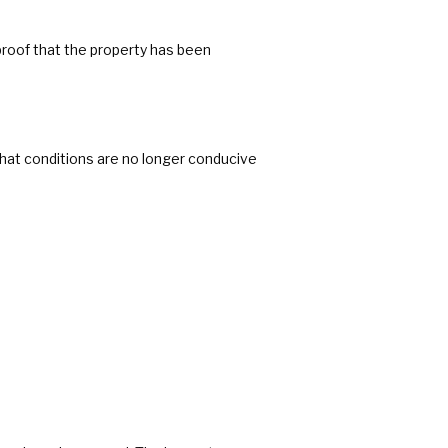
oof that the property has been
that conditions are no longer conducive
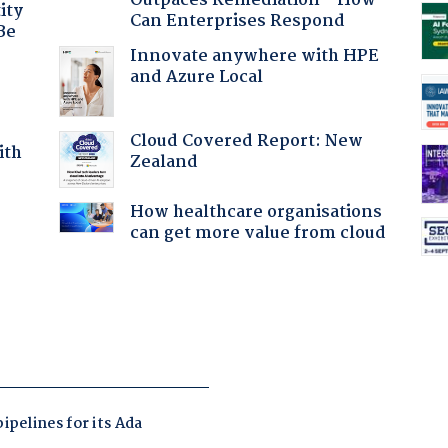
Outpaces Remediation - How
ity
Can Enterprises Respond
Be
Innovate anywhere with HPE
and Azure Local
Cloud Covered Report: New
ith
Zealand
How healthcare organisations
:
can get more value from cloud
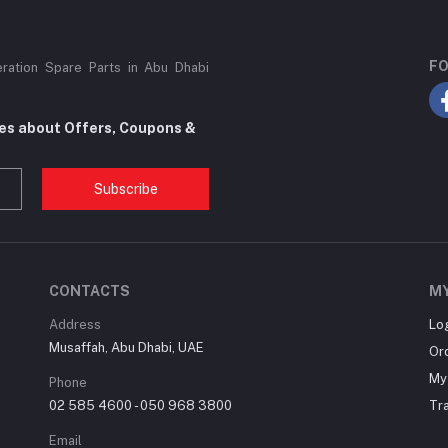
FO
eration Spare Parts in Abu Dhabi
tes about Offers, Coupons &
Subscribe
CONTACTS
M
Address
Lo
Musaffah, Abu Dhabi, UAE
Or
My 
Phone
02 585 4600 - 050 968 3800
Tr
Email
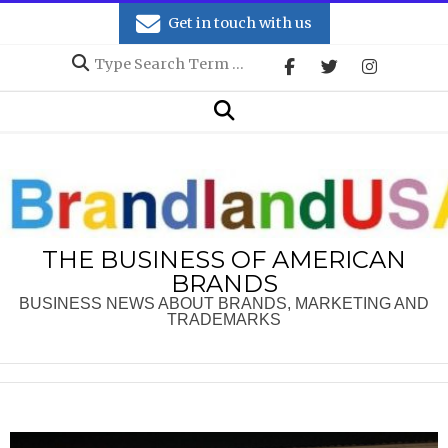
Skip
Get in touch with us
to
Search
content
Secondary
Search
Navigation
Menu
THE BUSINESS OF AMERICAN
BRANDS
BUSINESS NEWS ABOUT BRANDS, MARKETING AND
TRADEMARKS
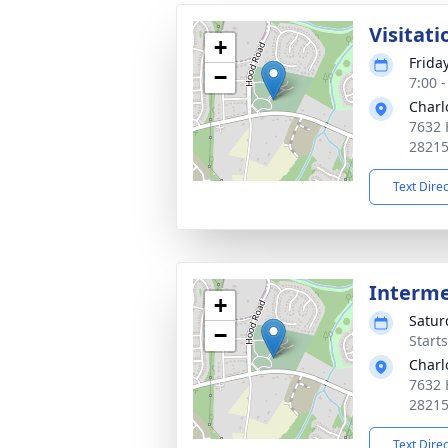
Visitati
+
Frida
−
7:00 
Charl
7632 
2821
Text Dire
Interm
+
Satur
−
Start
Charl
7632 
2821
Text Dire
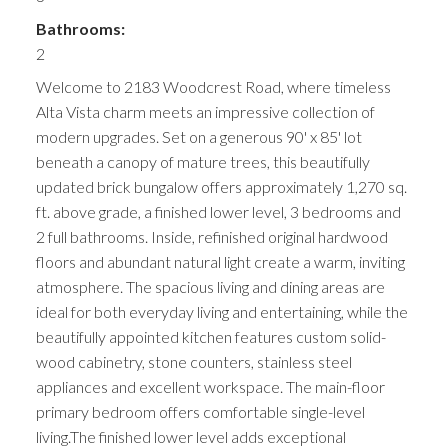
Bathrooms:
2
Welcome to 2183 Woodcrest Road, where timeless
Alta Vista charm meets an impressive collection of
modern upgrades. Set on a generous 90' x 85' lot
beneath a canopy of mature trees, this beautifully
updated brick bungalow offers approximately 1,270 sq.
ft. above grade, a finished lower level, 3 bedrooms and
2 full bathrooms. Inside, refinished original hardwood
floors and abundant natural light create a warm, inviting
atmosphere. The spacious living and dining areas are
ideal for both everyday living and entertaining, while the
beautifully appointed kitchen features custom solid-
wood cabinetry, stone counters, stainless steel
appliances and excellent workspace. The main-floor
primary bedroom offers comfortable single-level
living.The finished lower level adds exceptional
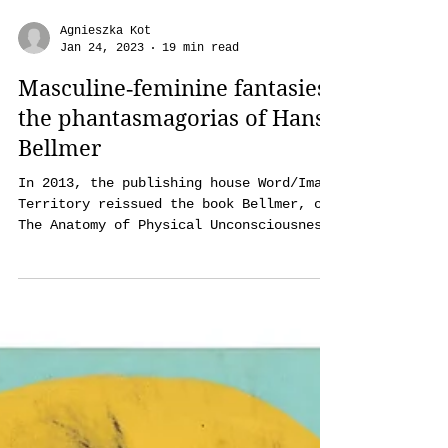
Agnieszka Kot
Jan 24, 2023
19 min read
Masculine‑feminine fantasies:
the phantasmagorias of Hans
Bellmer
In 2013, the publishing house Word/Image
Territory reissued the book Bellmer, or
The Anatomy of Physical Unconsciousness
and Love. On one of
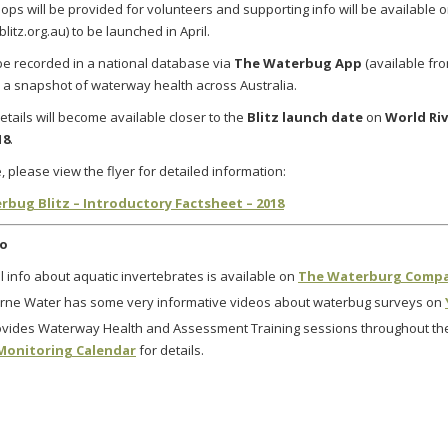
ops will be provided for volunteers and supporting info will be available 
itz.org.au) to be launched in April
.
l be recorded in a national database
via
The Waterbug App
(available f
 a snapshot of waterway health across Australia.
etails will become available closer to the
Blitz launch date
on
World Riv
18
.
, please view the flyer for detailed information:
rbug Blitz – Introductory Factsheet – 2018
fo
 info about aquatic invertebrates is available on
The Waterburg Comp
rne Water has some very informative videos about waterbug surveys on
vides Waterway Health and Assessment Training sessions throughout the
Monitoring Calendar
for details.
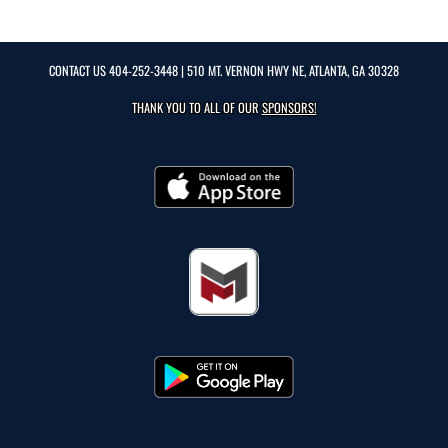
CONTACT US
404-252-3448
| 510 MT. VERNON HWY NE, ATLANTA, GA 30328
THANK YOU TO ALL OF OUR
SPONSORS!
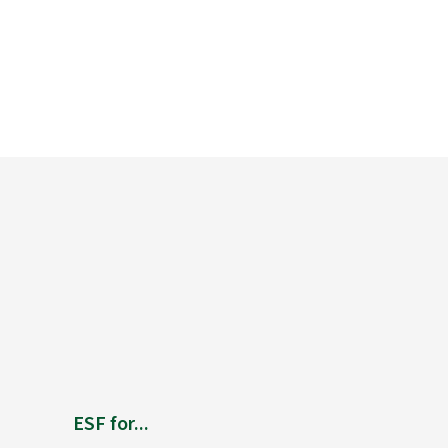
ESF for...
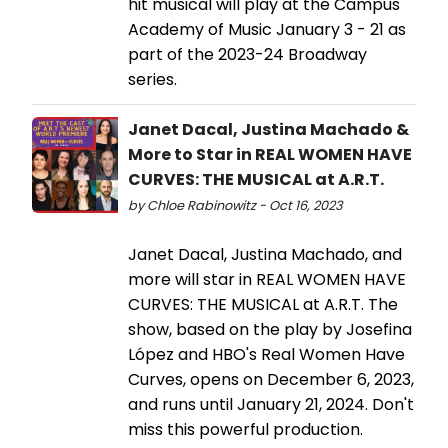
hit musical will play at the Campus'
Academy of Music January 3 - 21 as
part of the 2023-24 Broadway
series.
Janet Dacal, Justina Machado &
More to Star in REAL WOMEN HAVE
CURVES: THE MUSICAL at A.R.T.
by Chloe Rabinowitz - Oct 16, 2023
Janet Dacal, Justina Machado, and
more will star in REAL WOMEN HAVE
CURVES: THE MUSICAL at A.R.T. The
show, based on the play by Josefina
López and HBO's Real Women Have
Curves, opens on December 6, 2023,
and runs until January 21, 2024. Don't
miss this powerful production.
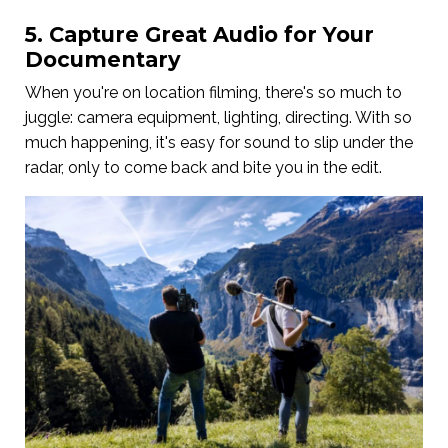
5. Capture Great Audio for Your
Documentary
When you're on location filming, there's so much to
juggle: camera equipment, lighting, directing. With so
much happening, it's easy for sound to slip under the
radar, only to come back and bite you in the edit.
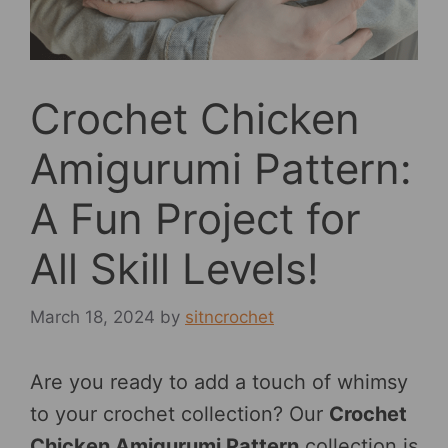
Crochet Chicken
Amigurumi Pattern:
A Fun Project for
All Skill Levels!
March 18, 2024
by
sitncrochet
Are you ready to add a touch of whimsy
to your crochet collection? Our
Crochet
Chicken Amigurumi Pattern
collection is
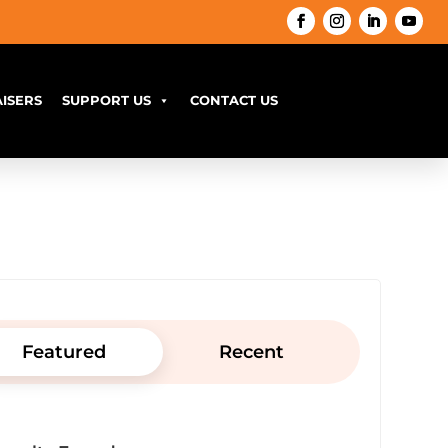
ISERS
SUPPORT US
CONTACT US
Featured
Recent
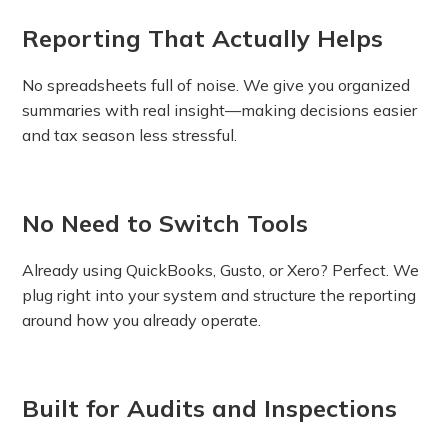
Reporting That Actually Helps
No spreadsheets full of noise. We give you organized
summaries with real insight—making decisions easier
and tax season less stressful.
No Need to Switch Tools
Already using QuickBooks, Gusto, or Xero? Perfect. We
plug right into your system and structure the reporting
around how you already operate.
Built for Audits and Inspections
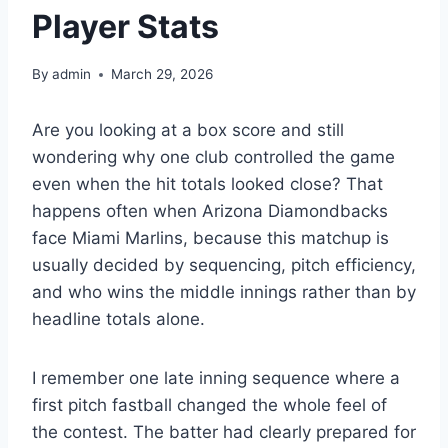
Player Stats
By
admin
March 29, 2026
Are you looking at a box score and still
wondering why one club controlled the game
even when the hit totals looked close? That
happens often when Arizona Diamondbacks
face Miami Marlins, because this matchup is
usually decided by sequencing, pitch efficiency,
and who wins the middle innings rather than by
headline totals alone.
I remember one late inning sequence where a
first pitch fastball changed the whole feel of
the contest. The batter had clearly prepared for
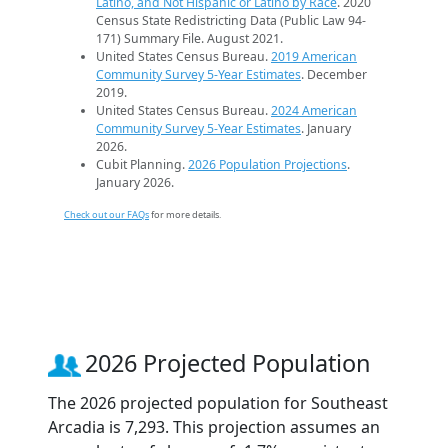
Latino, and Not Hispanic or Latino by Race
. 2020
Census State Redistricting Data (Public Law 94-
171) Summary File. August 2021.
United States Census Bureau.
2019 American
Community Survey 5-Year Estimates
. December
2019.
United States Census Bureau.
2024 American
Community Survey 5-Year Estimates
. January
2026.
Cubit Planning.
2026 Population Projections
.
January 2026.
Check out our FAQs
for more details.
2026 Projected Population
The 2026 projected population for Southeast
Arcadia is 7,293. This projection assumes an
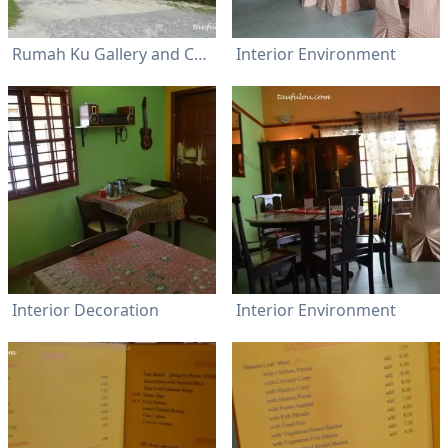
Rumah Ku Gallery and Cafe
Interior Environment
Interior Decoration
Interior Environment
──────
# [Aim of the task]
Show each line in the listing above that has "living".

# [Solution for this problem]
atmosphere. The spacious living and dining areas are
ideal for both everyday living and entertaining, while the
living.The finished lower level adds exceptional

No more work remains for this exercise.